* **The task**
Check each line below for the word "susține". How many have it? Answer with the number only.

# # #

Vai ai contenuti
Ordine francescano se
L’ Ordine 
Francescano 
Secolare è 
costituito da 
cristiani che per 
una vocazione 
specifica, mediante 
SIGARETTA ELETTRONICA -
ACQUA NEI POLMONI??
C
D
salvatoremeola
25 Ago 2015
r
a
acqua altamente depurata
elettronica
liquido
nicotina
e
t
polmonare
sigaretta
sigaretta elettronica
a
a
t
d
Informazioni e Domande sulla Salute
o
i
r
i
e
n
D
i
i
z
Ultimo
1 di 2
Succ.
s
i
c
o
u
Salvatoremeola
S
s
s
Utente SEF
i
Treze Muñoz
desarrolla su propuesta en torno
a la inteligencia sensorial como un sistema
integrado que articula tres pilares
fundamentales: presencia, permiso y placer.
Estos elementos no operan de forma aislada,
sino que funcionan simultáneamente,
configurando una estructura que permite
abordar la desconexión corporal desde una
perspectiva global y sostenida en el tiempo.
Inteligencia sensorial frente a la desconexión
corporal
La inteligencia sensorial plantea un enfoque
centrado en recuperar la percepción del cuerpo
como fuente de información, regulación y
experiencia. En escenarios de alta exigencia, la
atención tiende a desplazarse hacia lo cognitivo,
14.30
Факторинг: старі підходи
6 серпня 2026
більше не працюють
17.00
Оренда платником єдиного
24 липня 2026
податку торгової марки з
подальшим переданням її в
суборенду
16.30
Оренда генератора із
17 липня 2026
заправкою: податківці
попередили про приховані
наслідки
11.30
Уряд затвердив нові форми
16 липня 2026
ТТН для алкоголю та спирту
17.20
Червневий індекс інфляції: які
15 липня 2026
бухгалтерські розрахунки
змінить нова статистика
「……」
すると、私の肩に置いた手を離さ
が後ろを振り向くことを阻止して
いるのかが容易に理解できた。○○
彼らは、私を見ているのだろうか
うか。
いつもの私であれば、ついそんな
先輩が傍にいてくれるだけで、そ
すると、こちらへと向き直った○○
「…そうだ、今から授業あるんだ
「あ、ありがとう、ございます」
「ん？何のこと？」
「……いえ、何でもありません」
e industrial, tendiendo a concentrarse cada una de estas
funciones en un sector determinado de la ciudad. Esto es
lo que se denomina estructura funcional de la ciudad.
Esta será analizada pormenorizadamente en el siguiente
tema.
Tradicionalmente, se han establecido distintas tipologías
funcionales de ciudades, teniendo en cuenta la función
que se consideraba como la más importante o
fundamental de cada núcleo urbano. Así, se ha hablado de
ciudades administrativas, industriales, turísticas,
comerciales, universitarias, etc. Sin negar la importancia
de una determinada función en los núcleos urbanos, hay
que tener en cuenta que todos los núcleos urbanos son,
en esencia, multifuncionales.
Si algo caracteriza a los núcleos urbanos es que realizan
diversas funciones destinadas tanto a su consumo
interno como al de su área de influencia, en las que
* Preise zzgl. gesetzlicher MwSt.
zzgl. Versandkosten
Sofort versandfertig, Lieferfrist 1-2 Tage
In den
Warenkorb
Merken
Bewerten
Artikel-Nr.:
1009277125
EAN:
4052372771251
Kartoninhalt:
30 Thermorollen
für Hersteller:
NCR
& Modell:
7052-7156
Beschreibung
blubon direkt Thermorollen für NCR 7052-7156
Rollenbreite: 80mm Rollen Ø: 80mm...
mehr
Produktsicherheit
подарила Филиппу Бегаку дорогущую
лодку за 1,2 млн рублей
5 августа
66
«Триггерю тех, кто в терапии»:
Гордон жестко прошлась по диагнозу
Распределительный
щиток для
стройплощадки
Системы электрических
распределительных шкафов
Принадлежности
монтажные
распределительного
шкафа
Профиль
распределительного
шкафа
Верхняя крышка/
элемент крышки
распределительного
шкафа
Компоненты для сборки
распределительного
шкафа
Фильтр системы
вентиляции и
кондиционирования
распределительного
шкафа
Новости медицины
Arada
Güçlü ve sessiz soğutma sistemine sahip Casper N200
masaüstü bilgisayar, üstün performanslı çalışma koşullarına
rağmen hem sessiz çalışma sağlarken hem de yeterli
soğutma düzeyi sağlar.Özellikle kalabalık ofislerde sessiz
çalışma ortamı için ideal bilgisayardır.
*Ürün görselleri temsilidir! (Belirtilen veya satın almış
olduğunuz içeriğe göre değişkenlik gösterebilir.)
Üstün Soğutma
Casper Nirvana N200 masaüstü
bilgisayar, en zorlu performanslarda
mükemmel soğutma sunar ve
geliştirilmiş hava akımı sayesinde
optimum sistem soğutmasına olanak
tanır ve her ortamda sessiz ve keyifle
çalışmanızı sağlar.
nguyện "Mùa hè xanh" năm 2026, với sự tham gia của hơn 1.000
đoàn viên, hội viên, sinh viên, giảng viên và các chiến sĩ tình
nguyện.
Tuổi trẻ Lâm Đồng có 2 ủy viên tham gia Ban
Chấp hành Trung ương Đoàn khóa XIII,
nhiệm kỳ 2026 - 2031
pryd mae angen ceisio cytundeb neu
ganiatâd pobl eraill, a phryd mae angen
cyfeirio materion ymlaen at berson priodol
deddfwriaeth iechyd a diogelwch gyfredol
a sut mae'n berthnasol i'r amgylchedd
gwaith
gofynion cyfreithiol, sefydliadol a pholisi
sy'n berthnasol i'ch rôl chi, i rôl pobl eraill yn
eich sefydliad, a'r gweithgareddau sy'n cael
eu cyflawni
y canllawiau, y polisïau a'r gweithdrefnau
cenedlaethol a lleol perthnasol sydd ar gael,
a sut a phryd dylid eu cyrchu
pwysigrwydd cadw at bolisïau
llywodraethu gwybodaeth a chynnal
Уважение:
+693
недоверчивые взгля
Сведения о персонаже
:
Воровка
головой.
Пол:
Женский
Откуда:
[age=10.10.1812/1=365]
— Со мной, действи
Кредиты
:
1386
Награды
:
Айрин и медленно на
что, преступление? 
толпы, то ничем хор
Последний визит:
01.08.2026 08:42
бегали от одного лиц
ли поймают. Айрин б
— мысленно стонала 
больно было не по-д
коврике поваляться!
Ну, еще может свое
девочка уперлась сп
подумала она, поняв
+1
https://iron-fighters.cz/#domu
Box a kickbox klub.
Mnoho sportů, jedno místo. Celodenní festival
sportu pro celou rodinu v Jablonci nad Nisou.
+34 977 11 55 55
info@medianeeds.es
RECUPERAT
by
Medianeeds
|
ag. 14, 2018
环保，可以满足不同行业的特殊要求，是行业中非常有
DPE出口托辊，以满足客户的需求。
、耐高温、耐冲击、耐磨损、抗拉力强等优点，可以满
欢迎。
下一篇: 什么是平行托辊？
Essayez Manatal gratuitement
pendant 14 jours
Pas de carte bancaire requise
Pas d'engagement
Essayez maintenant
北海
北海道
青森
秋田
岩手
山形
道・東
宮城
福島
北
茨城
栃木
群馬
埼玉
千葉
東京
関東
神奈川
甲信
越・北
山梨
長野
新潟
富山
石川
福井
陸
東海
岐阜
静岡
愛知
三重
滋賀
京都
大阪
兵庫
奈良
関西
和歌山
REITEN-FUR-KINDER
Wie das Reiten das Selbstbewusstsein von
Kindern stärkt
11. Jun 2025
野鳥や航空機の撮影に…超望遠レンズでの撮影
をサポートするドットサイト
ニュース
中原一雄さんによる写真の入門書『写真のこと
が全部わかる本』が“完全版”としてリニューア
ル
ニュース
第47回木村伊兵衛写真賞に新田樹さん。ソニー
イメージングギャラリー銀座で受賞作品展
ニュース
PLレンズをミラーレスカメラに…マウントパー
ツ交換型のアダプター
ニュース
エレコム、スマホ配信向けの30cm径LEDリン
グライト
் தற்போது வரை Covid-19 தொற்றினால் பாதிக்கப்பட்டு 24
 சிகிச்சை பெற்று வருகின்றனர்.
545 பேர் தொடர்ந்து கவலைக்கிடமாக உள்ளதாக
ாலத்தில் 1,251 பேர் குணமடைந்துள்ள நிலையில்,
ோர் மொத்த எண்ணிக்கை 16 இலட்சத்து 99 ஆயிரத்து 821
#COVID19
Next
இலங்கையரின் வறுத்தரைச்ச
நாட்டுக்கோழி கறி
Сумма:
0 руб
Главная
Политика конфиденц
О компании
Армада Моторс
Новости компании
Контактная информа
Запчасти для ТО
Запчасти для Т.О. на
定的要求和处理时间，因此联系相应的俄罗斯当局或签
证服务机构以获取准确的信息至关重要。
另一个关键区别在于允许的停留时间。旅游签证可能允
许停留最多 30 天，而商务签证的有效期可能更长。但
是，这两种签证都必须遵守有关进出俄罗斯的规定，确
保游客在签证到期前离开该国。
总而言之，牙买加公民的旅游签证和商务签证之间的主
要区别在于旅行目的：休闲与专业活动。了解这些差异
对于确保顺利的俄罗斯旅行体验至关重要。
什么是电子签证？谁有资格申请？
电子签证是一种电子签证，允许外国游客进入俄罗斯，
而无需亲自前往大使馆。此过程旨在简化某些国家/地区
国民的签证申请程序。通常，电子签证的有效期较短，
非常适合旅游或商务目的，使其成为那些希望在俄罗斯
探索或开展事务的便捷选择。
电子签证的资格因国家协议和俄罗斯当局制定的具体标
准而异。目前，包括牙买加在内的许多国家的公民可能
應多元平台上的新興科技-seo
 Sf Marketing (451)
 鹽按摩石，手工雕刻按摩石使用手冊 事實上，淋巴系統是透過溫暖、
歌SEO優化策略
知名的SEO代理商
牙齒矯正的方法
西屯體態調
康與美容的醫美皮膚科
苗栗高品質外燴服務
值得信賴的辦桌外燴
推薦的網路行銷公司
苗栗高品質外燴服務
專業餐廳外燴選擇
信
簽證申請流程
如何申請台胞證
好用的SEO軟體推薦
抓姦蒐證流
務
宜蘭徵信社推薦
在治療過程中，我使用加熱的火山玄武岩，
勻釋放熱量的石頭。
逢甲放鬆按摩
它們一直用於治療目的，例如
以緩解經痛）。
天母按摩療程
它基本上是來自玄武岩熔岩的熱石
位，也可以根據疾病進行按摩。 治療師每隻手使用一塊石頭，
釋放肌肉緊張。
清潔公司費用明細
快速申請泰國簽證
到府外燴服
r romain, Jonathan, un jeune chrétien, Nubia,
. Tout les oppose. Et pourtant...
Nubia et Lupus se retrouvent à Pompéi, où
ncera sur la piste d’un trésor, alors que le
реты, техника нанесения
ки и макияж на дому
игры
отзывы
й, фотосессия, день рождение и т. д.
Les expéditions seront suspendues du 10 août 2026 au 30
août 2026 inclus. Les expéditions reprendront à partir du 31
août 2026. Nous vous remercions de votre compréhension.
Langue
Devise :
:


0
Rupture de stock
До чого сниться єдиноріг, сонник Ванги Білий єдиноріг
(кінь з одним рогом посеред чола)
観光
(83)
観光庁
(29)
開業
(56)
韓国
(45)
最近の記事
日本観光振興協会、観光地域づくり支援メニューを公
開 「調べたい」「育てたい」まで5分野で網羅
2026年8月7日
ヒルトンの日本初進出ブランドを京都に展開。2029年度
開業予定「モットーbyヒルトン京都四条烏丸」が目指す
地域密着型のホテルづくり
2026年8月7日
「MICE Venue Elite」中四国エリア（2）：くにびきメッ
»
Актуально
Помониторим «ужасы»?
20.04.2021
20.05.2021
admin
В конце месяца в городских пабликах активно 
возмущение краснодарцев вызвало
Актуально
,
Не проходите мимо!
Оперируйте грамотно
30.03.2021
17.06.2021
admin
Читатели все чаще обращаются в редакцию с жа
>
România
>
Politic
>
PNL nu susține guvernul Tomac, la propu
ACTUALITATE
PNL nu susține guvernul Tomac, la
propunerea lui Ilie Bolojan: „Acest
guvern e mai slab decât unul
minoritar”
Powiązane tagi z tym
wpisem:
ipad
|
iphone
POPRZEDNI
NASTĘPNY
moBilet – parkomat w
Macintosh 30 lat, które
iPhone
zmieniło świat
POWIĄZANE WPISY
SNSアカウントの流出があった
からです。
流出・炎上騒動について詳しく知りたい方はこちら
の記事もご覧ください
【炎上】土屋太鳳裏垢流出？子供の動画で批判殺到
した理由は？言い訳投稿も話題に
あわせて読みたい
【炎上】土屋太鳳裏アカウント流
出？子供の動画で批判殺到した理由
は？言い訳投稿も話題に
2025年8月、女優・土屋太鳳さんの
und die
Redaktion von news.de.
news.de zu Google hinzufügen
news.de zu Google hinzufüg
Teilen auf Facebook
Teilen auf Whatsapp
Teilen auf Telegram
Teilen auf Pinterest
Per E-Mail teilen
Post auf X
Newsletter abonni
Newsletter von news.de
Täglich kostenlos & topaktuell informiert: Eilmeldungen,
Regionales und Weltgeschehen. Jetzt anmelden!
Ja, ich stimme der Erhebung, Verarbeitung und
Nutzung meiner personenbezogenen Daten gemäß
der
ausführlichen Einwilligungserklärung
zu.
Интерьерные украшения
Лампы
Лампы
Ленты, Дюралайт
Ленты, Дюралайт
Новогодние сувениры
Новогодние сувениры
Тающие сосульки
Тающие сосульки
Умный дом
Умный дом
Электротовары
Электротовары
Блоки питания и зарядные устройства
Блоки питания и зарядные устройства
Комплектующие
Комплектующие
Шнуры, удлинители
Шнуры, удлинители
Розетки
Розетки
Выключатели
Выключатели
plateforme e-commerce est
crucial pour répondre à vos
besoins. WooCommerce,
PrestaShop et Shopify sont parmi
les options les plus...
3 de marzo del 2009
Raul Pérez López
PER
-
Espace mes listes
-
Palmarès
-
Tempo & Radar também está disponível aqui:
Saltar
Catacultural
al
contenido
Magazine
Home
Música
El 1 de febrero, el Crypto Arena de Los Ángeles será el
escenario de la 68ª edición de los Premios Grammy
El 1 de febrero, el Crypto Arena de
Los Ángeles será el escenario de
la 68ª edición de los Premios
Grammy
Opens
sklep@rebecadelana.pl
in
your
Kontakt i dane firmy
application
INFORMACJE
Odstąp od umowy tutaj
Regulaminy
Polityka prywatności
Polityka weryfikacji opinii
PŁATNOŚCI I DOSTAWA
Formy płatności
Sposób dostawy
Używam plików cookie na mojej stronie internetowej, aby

# # #

* **Exercise solution**
2